The stadium has an official seating capacity of 1,250 with additional seating on the grass hill behind the north endline. The pitch surface is sand-based Kentucky Blue grass and is 120 by 75 yards.

The field was dedicated as Bison Varsity Soccer Field on September 16, 2005, prior to Bucknell's 3-2 women's soccer victory over Marist.
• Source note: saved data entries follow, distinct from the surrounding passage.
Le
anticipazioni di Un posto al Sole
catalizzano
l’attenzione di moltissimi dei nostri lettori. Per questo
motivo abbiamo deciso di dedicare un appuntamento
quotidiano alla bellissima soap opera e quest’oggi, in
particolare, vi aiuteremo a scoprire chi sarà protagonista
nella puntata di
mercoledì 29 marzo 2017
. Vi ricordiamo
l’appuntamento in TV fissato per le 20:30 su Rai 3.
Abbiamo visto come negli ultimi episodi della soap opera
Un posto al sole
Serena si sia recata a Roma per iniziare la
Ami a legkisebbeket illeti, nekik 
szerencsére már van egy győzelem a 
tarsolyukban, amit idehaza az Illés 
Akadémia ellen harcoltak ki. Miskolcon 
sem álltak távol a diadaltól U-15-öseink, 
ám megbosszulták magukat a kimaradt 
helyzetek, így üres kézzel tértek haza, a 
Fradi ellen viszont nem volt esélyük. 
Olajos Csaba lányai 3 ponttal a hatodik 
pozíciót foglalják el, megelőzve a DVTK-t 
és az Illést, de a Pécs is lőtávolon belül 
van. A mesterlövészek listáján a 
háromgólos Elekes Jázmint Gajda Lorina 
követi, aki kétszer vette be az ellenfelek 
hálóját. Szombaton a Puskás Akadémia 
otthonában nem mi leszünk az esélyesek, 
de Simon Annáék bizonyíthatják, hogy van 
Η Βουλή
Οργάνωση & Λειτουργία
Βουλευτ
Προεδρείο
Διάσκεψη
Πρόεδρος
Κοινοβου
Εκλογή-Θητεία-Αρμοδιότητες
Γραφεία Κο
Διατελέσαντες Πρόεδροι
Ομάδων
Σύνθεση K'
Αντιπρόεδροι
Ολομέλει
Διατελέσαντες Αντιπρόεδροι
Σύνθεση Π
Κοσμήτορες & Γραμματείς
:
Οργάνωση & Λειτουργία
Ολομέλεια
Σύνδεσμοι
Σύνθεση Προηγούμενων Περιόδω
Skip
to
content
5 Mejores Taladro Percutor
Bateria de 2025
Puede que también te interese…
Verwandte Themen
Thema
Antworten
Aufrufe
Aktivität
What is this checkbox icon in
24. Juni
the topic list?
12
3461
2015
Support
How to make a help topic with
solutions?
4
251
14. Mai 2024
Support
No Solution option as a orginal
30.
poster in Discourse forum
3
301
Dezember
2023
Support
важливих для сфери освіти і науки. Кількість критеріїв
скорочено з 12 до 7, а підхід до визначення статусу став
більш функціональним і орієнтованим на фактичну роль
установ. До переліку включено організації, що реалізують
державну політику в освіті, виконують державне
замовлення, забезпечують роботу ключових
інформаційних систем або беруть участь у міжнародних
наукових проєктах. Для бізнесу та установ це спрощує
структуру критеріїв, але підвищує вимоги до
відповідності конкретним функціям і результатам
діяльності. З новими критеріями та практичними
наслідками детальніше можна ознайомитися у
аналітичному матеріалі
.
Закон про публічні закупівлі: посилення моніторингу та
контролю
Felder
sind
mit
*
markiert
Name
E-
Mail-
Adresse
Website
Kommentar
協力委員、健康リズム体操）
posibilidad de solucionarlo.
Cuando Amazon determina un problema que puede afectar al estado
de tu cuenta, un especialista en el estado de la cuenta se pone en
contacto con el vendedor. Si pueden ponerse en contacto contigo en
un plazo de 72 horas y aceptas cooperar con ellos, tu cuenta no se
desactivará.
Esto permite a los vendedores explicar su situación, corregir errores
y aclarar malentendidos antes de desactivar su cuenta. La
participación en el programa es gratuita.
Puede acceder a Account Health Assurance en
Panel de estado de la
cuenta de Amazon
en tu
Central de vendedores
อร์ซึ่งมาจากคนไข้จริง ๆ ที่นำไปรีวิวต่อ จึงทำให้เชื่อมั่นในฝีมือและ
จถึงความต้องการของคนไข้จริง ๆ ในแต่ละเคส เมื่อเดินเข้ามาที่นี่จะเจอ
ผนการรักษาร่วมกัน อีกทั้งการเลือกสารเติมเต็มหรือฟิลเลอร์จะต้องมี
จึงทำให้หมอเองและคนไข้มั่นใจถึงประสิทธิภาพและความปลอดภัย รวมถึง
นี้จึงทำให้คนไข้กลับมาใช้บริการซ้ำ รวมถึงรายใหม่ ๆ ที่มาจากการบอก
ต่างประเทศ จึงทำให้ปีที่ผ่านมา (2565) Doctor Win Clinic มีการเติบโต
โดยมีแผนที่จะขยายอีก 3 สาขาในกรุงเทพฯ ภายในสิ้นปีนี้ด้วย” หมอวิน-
It has since played host to the Patriot League Men's Soccer Tournament in 2009 and the Patriot League women's soccer tournament in 2006, 2007 and 2016.

Holmes Stadium is named to honor the donation from Stephen P. Holmes '79, Chairman and CEO of Wyndham Worldwide and also includes Graham Field (field hockey and women's lacrosse). Emmitt Field was rededicated as such in 2008 in honor of lead donor Richard Emmitt '67, General Partner at The Vertical Group.